[Records for processing Boundary: Start]

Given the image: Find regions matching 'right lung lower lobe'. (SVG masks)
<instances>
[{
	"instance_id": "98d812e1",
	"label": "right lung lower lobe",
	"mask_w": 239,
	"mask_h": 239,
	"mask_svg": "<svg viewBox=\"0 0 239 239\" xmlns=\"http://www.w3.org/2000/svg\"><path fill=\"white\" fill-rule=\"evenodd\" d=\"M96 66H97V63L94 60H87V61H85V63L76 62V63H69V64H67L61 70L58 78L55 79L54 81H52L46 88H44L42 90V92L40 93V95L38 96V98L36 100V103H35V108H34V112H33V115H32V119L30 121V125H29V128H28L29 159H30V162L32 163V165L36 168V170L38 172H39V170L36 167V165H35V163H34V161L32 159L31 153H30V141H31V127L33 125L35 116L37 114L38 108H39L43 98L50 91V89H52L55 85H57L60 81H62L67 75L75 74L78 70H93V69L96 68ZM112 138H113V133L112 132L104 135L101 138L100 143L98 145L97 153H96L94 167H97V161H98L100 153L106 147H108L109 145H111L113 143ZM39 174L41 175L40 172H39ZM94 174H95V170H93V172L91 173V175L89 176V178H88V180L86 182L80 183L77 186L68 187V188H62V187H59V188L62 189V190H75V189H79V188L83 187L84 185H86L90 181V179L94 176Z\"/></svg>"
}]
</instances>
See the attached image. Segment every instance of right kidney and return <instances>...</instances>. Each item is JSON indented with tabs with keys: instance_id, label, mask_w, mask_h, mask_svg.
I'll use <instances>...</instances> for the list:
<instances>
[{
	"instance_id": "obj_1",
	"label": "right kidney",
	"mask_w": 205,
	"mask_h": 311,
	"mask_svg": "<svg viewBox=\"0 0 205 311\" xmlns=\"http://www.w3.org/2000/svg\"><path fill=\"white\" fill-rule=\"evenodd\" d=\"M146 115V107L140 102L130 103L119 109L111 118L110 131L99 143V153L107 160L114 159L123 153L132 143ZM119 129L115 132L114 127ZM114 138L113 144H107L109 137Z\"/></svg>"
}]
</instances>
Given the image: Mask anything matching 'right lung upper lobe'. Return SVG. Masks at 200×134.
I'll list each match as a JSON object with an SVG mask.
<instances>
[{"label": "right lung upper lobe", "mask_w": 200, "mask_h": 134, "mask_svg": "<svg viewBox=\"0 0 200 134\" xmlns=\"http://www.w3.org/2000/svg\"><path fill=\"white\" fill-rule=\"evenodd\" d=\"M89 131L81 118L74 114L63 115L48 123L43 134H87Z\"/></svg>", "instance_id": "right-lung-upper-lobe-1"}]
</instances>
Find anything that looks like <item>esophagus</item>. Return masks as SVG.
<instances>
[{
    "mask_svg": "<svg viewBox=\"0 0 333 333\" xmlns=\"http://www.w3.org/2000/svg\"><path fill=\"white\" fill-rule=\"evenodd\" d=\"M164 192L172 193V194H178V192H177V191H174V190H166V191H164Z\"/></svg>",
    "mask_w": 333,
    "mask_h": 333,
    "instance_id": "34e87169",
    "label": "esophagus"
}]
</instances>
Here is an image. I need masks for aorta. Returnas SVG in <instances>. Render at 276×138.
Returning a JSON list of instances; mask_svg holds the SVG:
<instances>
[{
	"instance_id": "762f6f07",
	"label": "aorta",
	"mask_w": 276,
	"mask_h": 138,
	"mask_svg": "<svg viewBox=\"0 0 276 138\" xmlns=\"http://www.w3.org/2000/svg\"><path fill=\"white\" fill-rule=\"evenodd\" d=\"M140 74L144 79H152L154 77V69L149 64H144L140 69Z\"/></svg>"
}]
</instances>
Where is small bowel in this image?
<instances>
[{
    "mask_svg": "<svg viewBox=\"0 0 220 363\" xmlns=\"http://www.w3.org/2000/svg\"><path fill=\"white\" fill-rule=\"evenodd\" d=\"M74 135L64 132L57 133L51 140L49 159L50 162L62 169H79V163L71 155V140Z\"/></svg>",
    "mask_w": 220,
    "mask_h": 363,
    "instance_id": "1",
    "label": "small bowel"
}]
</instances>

[Records for processing Boundary: End]

**Task brief:** Write out, word for word, the lines from the one containing "Here is an image." through the end of the records, with no other lines.

**Result:**
Here is an image. I need masks for aorta. Returnas SVG in <instances>. Render at 276×138.
Returning a JSON list of instances; mask_svg holds the SVG:
<instances>
[{
	"instance_id": "762f6f07",
	"label": "aorta",
	"mask_w": 276,
	"mask_h": 138,
	"mask_svg": "<svg viewBox=\"0 0 276 138\" xmlns=\"http://www.w3.org/2000/svg\"><path fill=\"white\" fill-rule=\"evenodd\" d=\"M140 74L144 79H152L154 77V69L149 64H144L140 69Z\"/></svg>"
}]
</instances>
Where is small bowel in this image?
<instances>
[{
    "mask_svg": "<svg viewBox=\"0 0 220 363\" xmlns=\"http://www.w3.org/2000/svg\"><path fill=\"white\" fill-rule=\"evenodd\" d=\"M74 135L64 132L57 133L51 140L49 159L50 162L62 169H79V163L71 155V140Z\"/></svg>",
    "mask_w": 220,
    "mask_h": 363,
    "instance_id": "1",
    "label": "small bowel"
}]
</instances>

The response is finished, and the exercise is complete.